Descriptions of powerful and deep insights only possible during a psychedelic trip are what the meat and potatoes of The Joyous Cosmology is. It’s a journey with the aid of these substances to planes of thought and existence impossible before to reach, far away from the egoistic mind and squarely in the consciousness behind the thinking mind. It’s a story of a temporarily selfless being experiencing the world.

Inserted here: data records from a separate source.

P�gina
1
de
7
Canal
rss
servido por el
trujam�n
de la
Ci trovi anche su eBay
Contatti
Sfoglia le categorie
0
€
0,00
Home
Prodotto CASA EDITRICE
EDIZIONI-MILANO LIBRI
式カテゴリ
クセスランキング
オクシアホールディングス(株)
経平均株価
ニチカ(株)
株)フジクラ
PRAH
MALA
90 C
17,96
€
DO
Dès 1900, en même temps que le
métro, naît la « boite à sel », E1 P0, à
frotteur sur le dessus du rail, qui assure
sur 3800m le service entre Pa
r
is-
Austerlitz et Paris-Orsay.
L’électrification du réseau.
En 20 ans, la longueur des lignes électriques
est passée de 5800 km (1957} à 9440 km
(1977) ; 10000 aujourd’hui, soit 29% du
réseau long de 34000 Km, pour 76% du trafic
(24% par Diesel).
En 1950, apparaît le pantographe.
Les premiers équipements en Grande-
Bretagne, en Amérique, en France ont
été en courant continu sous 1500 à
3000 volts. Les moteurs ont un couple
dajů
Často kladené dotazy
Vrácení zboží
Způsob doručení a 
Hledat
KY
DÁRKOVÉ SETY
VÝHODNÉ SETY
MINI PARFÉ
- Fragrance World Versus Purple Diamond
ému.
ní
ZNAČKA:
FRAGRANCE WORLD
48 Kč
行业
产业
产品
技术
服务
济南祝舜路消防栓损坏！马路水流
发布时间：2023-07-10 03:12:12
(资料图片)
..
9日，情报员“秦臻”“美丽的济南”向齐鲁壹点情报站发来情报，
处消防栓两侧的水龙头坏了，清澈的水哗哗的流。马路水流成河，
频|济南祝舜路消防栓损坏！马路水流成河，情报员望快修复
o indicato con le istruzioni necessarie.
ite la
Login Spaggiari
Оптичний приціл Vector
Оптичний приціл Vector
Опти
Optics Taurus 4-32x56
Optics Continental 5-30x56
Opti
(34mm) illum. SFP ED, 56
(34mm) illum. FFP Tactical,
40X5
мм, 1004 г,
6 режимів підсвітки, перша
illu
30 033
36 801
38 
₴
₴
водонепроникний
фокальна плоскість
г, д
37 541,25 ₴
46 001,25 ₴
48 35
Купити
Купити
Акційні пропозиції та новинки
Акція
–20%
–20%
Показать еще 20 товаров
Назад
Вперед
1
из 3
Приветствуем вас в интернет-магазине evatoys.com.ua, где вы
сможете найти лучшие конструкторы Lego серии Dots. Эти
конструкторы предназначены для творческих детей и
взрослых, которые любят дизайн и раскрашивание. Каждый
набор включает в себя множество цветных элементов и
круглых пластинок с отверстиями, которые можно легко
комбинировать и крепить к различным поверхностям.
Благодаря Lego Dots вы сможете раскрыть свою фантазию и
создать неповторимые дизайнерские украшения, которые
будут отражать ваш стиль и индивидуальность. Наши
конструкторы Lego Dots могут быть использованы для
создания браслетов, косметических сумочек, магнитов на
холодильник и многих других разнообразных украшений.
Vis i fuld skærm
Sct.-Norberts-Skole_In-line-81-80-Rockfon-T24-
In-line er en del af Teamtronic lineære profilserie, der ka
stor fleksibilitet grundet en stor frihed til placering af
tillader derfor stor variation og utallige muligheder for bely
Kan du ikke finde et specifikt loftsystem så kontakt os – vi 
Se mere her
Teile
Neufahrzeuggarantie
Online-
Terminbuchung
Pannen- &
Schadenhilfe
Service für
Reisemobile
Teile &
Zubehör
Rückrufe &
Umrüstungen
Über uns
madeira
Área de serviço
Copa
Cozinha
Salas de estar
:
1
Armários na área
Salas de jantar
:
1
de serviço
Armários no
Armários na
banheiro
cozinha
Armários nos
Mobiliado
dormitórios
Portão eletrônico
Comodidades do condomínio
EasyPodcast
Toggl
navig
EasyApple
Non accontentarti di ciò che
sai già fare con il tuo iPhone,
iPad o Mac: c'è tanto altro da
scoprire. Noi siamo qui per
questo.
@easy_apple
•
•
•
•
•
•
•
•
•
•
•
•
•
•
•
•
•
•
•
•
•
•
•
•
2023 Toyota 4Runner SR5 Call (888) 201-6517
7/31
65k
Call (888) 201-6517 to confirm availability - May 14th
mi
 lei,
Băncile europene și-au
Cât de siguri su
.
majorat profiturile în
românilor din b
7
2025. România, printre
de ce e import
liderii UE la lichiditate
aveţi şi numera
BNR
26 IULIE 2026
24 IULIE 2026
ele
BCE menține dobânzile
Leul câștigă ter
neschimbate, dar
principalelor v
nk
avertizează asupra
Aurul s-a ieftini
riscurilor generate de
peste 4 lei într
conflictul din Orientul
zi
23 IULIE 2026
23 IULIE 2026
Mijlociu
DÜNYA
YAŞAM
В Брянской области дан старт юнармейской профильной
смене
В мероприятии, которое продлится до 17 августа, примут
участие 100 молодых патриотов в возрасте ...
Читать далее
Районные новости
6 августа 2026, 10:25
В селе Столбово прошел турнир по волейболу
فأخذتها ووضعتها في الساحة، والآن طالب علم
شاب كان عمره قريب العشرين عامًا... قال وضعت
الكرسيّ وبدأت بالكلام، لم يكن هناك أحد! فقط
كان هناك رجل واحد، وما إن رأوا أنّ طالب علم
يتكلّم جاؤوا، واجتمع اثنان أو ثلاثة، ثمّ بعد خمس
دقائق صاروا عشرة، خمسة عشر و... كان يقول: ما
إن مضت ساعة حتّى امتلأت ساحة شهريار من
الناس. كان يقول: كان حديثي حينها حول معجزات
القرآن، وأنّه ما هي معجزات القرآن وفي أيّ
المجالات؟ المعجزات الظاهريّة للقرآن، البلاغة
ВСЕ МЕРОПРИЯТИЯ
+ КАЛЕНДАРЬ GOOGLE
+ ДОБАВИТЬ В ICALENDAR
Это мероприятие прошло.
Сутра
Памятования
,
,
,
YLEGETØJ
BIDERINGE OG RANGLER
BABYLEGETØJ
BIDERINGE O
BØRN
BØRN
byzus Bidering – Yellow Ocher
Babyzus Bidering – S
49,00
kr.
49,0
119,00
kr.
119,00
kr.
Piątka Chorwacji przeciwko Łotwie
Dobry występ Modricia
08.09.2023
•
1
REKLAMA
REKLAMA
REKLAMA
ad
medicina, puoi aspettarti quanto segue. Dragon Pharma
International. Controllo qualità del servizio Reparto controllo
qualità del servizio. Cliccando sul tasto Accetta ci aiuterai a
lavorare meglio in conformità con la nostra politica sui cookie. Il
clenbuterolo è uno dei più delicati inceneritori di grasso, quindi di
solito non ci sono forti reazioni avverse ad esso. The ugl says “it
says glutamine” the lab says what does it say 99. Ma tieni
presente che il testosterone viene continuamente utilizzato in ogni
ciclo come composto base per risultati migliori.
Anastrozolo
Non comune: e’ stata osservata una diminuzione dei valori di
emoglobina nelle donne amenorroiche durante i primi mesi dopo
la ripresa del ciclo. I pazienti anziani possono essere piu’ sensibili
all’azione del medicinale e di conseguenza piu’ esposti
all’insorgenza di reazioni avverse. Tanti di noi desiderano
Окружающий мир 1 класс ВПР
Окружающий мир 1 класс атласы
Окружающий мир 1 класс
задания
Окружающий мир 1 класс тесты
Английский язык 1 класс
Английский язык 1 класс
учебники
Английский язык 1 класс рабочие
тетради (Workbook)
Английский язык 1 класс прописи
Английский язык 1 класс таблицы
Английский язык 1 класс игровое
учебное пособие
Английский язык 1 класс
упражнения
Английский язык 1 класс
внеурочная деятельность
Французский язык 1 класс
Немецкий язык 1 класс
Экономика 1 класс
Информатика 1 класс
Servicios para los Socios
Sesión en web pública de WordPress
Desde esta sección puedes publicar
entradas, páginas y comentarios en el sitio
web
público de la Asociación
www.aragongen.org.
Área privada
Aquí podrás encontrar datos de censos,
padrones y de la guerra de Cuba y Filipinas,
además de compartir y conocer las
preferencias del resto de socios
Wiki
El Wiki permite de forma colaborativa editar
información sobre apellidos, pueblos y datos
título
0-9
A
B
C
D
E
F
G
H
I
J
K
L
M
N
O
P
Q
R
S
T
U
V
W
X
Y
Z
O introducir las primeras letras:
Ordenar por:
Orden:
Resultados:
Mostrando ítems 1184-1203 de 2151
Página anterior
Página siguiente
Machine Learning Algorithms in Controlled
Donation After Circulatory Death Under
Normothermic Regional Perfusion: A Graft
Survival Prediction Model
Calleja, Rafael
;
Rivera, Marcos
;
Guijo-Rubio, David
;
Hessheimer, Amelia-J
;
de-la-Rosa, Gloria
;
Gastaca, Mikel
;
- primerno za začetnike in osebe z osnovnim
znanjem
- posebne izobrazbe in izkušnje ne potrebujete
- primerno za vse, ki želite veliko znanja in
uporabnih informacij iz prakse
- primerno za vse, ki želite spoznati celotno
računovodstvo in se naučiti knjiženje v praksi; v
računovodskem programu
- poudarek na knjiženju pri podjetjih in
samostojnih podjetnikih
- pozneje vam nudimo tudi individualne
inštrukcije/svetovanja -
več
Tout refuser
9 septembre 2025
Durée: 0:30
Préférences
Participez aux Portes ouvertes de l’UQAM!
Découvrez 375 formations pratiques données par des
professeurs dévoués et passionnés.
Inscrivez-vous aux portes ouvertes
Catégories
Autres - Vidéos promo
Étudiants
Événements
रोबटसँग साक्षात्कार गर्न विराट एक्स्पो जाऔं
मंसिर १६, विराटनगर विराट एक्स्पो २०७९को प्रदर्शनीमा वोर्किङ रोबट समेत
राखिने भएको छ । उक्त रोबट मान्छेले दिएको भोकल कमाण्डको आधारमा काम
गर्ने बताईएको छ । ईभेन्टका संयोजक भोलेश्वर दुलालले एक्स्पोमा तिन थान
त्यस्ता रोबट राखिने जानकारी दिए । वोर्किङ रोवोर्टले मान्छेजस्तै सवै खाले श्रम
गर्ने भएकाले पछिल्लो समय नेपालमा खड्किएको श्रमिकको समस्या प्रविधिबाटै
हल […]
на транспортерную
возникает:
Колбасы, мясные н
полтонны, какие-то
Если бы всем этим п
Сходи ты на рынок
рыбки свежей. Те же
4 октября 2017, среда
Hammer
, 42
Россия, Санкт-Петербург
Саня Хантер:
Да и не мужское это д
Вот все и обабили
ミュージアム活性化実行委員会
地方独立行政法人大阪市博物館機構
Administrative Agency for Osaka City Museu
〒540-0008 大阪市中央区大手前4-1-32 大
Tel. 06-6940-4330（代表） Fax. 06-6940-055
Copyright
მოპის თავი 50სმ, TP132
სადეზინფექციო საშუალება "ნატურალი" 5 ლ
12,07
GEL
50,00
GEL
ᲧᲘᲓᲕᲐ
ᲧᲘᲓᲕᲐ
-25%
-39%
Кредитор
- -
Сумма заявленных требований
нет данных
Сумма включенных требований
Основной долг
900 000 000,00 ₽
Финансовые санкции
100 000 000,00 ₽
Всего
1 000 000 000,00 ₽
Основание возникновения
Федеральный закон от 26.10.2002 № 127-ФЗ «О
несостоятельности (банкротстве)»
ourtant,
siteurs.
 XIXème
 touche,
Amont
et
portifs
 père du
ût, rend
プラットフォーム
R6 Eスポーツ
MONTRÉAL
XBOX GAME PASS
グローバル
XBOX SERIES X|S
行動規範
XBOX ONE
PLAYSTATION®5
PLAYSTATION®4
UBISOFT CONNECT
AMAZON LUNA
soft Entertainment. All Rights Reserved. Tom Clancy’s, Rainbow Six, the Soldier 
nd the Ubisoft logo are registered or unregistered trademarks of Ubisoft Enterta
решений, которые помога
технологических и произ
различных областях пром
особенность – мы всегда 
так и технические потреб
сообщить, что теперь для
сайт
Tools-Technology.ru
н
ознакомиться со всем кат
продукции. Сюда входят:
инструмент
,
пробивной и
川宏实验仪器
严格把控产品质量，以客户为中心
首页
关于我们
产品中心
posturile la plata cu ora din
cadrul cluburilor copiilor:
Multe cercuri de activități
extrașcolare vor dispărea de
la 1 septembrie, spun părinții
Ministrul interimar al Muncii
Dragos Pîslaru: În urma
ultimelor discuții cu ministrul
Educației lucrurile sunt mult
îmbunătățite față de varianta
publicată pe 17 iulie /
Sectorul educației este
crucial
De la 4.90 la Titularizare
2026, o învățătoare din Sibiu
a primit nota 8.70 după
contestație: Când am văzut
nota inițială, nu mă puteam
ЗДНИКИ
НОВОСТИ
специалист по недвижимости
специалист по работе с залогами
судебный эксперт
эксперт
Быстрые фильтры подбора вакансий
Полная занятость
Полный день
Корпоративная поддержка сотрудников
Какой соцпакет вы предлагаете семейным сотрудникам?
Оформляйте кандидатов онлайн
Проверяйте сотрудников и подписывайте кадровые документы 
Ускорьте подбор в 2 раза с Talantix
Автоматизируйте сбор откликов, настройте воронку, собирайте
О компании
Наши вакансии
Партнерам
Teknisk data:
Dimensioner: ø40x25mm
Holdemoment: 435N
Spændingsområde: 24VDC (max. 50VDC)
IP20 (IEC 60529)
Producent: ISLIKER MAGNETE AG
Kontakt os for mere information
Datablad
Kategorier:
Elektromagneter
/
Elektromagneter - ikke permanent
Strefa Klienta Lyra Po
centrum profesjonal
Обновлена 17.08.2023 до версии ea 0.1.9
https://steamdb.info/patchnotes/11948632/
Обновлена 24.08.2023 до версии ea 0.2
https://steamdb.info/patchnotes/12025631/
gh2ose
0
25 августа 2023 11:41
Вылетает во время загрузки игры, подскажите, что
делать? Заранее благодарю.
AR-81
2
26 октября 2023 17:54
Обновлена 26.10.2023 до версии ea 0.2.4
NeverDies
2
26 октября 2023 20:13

It’s very hard to describe actually. I’m not at all sure if anything from this book stuck with me for good, but I’m not even sure if it’s supposed to, in the same way that powerful psychedelic trips are fleeting and strong cosmological realisations during them feel like dreams after the trip is over. Tim Leary warns in the foreword that this is a difficult book. Perhaps a couple of powerful entheogenic experiences are indeed the correct required “reading” for tackling it. The fact that the substances needed for having these experiences are almost ubiquitously illegal says much more about the laws, the lawmakers behind them and their intentions, than it does about the substances themselves.